(Exercise prompt) From the first line to the last, copy the material word for word; pictures stay out.

╭─ Supplied records

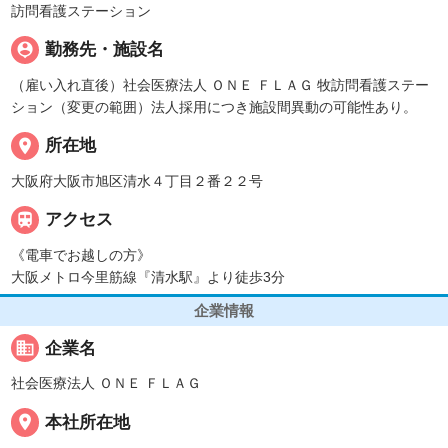
訪問看護ステーション
person_pin
勤務先・施設名
（雇い入れ直後）社会医療法人 ＯＮＥ ＦＬＡＧ 牧訪問看護ステー
ション（変更の範囲）法人採用につき施設間異動の可能性あり。
place
所在地
大阪府大阪市旭区清水４丁目２番２２号

アクセス
《電車でお越しの方》
大阪メトロ今里筋線『清水駅』より徒歩3分
企業情報
business
企業名
社会医療法人 ＯＮＥ ＦＬＡＧ
place
本社所在地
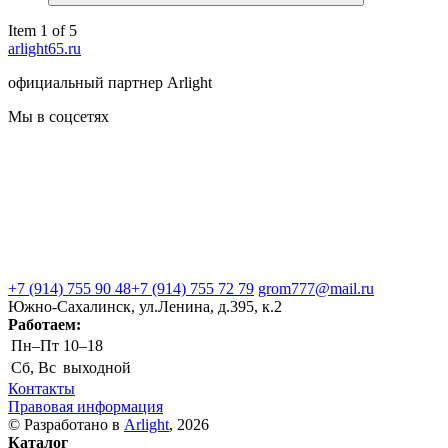
Item 1 of 5
arlight65.ru
официальный партнер Arlight
Мы в соцсетях
+7 (914) 755 90 48
+7 (914) 755 72 79
grom777@mail.ru
Южно-Сахалинск, ул.Ленина, д.395, к.2
Работаем:
Пн–Пт
10–18
Сб, Вс
выходной
Контакты
Правовая информация
© Разработано в
Arlight
, 2026
Каталог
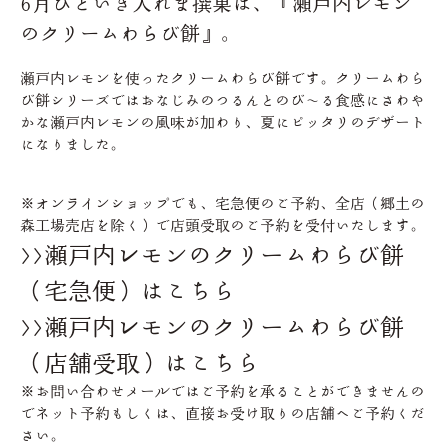
6月ひといき入れま撰菓は、『瀬戸内レモン
のクリームわらび餅』。
瀬戸内レモンを使ったクリームわらび餅です。クリームわら
び餅シリーズではおなじみのつるんとのび～る食感にさわや
かな瀬戸内レモンの風味が加わり、夏にピッタリのデザート
になりました。
※オンラインショップでも、宅急便のご予約、全店（郷土の
森工場売店を除く）で店頭受取のご予約を受付いたします。
>>瀬戸内レモンのクリームわらび餅
（宅急便）はこちら
>>瀬戸内レモンのクリームわらび餅
（店舗受取）
はこちら
※お問い合わせメールではご予約を承ることができませんの
でネット予約もしくは、直接お受け取りの店舗へご予約くだ
さい。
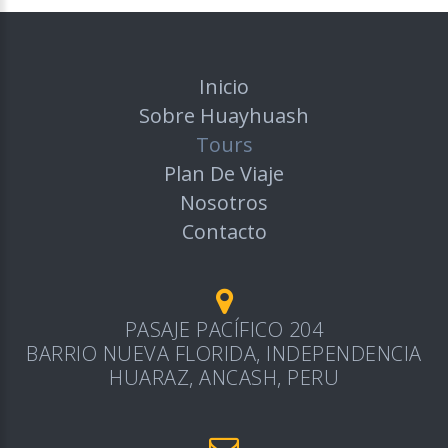
Inicio
Sobre Huayhuash
Tours
Plan De Viaje
Nosotros
Contacto
PASAJE PACÍFICO 204
BARRIO NUEVA FLORIDA, INDEPENDENCIA
HUARAZ, ANCASH, PERU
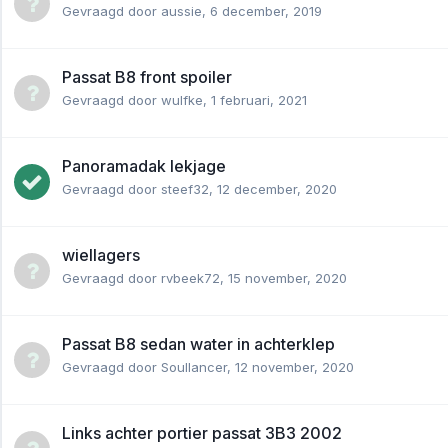
Gevraagd door
aussie
,
6 december, 2019
Passat B8 front spoiler
Gevraagd door
wulfke
,
1 februari, 2021
Panoramadak lekjage
Gevraagd door
steef32
,
12 december, 2020
wiellagers
Gevraagd door
rvbeek72
,
15 november, 2020
Passat B8 sedan water in achterklep
Gevraagd door
Soullancer
,
12 november, 2020
Links achter portier passat 3B3 2002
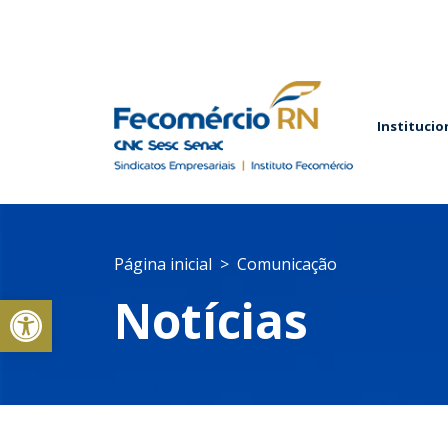
Institucio
Página inicial
Comunicação
Abrir a barra de ferramentas
Notícias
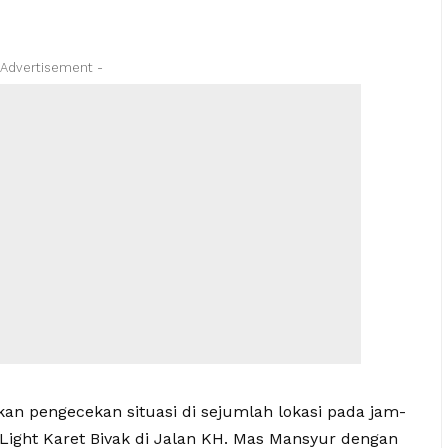
 Advertisement -
n pengecekan situasi di sejumlah lokasi pada jam-
Light Karet Bivak di Jalan KH. Mas Mansyur dengan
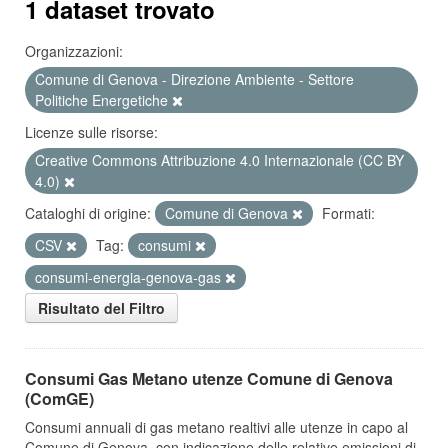
1 dataset trovato
Organizzazioni:
Comune di Genova - Direzione Ambiente - Settore
Politiche Energetiche
Licenze sulle risorse:
Creative Commons Attribuzione 4.0 Internazionale (CC BY
4.0)
Cataloghi di origine:
Comune di Genova
Formati:
CSV
Tag:
consumi
consumi-energia-genova-gas
Risultato del Filtro
Consumi Gas Metano utenze Comune di Genova
(ComGE)
Consumi annuali di gas metano realtivi alle utenze in capo al
Comune di Genova, con indicazione delle relative emissioni di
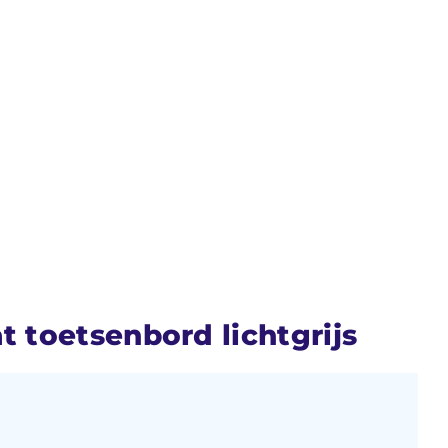
 toetsenbord lichtgrijs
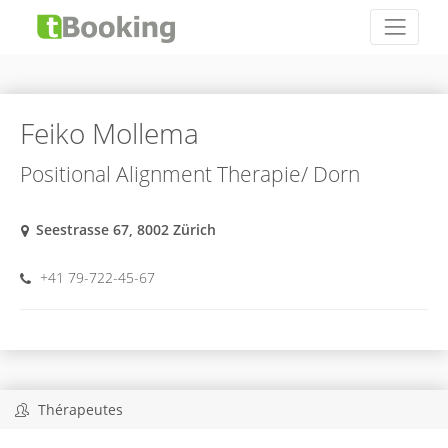
Feiko Mollema
Positional Alignment Therapie/ Dorn
Seestrasse 67, 8002 Zürich
+41 79-722-45-67
Thérapeutes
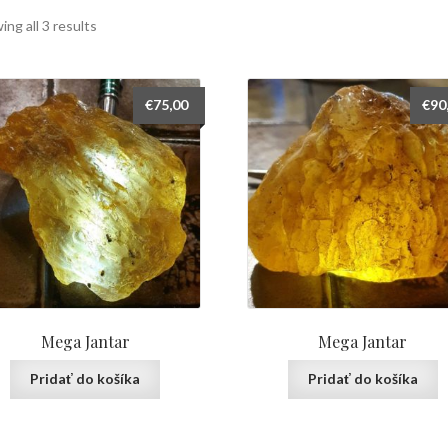
ng all 3 results
€
75,00
€
90
Mega Jantar
Mega Jantar
Pridať do košíka
Pridať do košíka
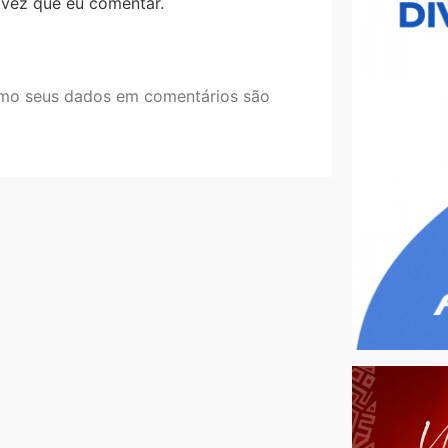
 vez que eu comentar.
mo seus dados em comentários são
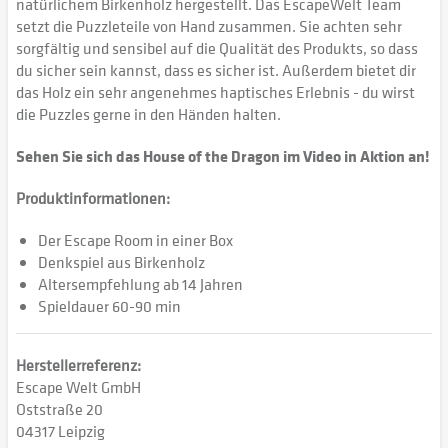
natürlichem Birkenholz hergestellt. Das EscapeWelt Team
setzt die Puzzleteile von Hand zusammen. Sie achten sehr
sorgfältig und sensibel auf die Qualität des Produkts, so dass
du sicher sein kannst, dass es sicher ist. Außerdem bietet dir
das Holz ein sehr angenehmes haptisches Erlebnis - du wirst
die Puzzles gerne in den Händen halten.
Sehen Sie sich das House of the Dragon im Video in Aktion an!
Produktinformationen:
Der Escape Room in einer Box
Denkspiel aus Birkenholz
Altersempfehlung ab 14 Jahren
Spieldauer 60-90 min
Herstellerreferenz:
Escape Welt GmbH
Oststraße 20
04317 Leipzig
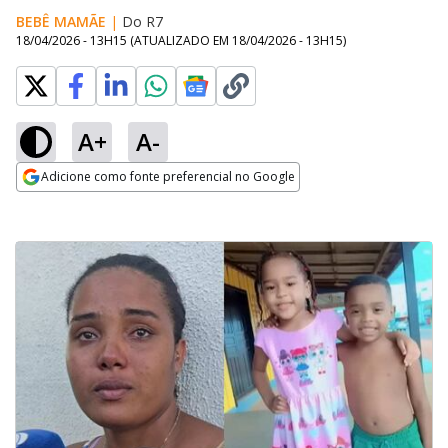
BEBÊ MAMÃE
|
Do R7
18/04/2026 - 13H15
(ATUALIZADO EM
18/04/2026 - 13H15
)
A+
A-
Adicione como fonte preferencial no Google
Opens in new window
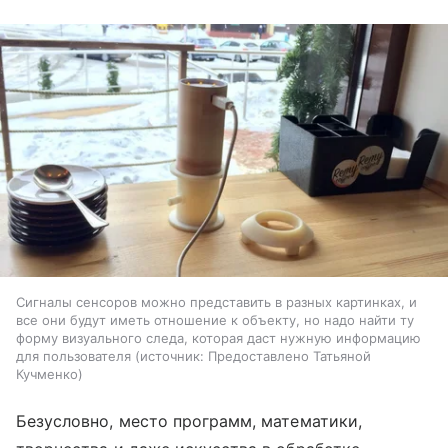
Сигналы сенсоров можно представить в разных картинках, и
все они будут иметь отношение к объекту, но надо найти ту
форму визуального следа, которая даст нужную информацию
для пользователя
источник:
Предоставлено Татьяной
Кучменко
Безусловно, место программ, математики,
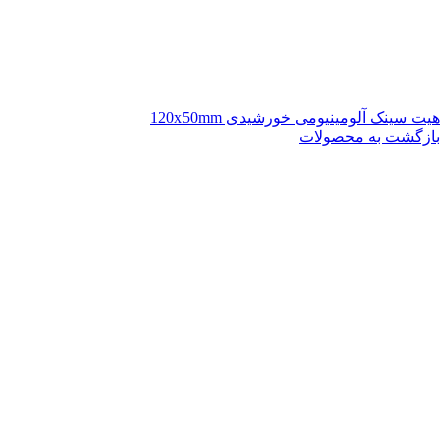
هیت سینک آلومینیومی خورشیدی 120x50mm
بازگشت به محصولات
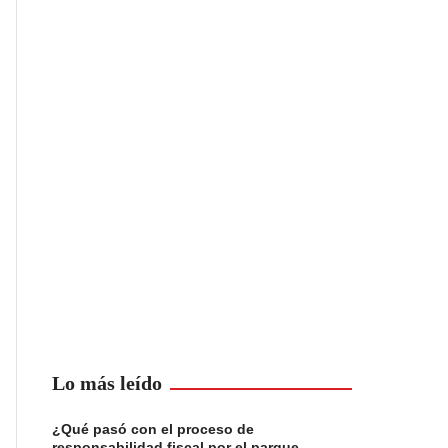
Lo más leído
¿Qué pasó con el proceso de
responsabilidad fiscal por el parque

╰─

(Result)
訪問看護ステーション
person_pin
勤務先・施設名
（雇い入れ直後）社会医療法人 ＯＮＥ ＦＬＡＧ 牧訪問看護ステー
ション（変更の範囲）法人採用につき施設間異動の可能性あり。
place
所在地
大阪府大阪市旭区清水４丁目２番２２号

アクセス
《電車でお越しの方》
大阪メトロ今里筋線『清水駅』より徒歩3分
企業情報
business
企業名
社会医療法人 ＯＮＥ ＦＬＡＧ
place
本社所在地
Item 1 of 5
arlight65.ru
официальный партнер Arlight
Мы в соцсетях
+7 (914) 755 90 48
+7 (914) 755 72 79
grom777@mail.ru
Южно-Сахалинск, ул.Ленина, д.395, к.2
Работаем:
Пн–Пт
10–18
Сб, Вс
выходной
Контакты
Правовая информация
© Разработано в
Arlight
, 2026
Каталог
6月ひといき入れま撰菓は、『瀬戸内レモン
のクリームわらび餅』。
瀬戸内レモンを使ったクリームわらび餅です。クリームわら
び餅シリーズではおなじみのつるんとのび～る食感にさわや
かな瀬戸内レモンの風味が加わり、夏にピッタリのデザート
になりました。
※オンラインショップでも、宅急便のご予約、全店（郷土の
森工場売店を除く）で店頭受取のご予約を受付いたします。
>>瀬戸内レモンのクリームわらび餅
（宅急便）はこちら
>>瀬戸内レモンのクリームわらび餅
（店舗受取）
はこちら
※お問い合わせメールではご予約を承ることができませんの
でネット予約もしくは、直接お受け取りの店舗へご予約くだ
さい。
Inicio
Sobre Huayhuash
Tours
Plan De Viaje
Nosotros
Contacto
PASAJE PACÍFICO 204
BARRIO NUEVA FLORIDA, INDEPENDENCIA
HUARAZ, ANCASH, PERU
Gevraagd door
aussie
,
6 december, 2019
Passat B8 front spoiler
Gevraagd door
wulfke
,
1 februari, 2021
Panoramadak lekjage
Gevraagd door
steef32
,
12 december, 2020
wiellagers
Gevraagd door
rvbeek72
,
15 november, 2020
Passat B8 sedan water in achterklep
Gevraagd door
Soullancer
,
12 november, 2020
Links achter portier passat 3B3 2002
Institucio
Página inicial
Comunicação
Abrir a barra de ferramentas
Notícias
 Advertisement -
n pengecekan situasi di sejumlah lokasi pada jam-
Light Karet Bivak di Jalan KH. Mas Mansyur dengan
1 dataset trovato
Organizzazioni:
Comune di Genova - Direzione Ambiente - Settore
Politiche Energetiche
Licenze sulle risorse:
Creative Commons Attribuzione 4.0 Internazionale (CC BY
4.0)
Cataloghi di origine:
Comune di Genova
Formati:
CSV
Tag:
consumi
consumi-energia-genova-gas
Risultato del Filtro
Consumi Gas Metano utenze Comune di Genova
(ComGE)
Consumi annuali di gas metano realtivi alle utenze in capo al
Comune di Genova, con indicazione delle relative emissioni di
 toetsenbord lichtgrijs
Feiko Mollema
Positional Alignment Therapie/ Dorn
Seestrasse 67, 8002 Zürich
+41 79-722-45-67
Thérapeutes
ng all 3 results
€
75,00
€
90
Mega Jantar
Mega Jantar
Pridať do košíka
Pridať do košíka
 vez que eu comentar.
mo seus dados em comentários são
natürlichem Birkenholz hergestellt. Das EscapeWelt Team
setzt die Puzzleteile von Hand zusammen. Sie achten sehr
sorgfältig und sensibel auf die Qualität des Produkts, so dass
du sicher sein kannst, dass es sicher ist. Außerdem bietet dir
das Holz ein sehr angenehmes haptisches Erlebnis - du wirst
die Puzzles gerne in den Händen halten.
Sehen Sie sich das House of the Dragon im Video in Aktion an!
Produktinformationen:
Der Escape Room in einer Box
Denkspiel aus Birkenholz
Altersempfehlung ab 14 Jahren
Spieldauer 60-90 min
Herstellerreferenz:
Escape Welt GmbH
Oststraße 20
04317 Leipzig
BEBÊ MAMÃE
|
Do R7
18/04/2026 - 13H15
(ATUALIZADO EM
18/04/2026 - 13H15
)
A+
A-
Adicione como fonte preferencial no Google
Opens in new window
Сигналы сенсоров можно представить в разных картинках, и
все они будут иметь отношение к объекту, но надо найти ту
форму визуального следа, которая даст нужную информацию
для пользователя
источник:
Предоставлено Татьяной
Кучменко
Безусловно, место программ, математики,
هیت سینک آلومینیومی خورشیدی 120x50mm
بازگشت به محصولات
Lo más leído
¿Qué pasó con el proceso de
responsabilidad fiscal por el parque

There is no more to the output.